*** Opening of DATA EXTRACT ***

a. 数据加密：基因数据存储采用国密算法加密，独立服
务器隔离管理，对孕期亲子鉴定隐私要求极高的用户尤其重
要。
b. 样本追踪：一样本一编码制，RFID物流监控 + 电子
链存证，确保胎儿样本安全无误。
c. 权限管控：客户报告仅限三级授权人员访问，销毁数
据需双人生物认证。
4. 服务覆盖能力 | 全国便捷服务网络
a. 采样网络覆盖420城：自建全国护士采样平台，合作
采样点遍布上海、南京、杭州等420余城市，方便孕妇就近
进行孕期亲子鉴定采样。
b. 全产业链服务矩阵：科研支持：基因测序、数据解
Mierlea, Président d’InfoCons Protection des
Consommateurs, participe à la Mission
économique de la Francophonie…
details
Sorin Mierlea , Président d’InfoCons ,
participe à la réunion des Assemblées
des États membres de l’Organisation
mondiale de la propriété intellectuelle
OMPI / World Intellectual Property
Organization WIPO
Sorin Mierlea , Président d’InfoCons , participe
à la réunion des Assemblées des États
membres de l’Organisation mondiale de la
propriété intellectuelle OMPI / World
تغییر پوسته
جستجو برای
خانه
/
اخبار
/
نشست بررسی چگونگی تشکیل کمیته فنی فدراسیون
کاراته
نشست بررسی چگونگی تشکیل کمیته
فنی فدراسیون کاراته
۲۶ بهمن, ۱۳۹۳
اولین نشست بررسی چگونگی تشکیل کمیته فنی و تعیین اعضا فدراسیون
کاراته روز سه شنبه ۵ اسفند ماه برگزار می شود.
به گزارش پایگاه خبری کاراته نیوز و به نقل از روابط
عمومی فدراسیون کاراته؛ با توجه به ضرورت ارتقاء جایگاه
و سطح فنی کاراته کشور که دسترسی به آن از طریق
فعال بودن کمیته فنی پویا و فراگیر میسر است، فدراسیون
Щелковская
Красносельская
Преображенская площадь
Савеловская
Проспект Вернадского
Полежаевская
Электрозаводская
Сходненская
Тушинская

*** Close of DATA EXTRACT ***

ASSIGNMENT:
From the listing above, give the number of lines in which the word "Assemblées" occurs, and nothing else.

RESULT OF THIS TASK:
2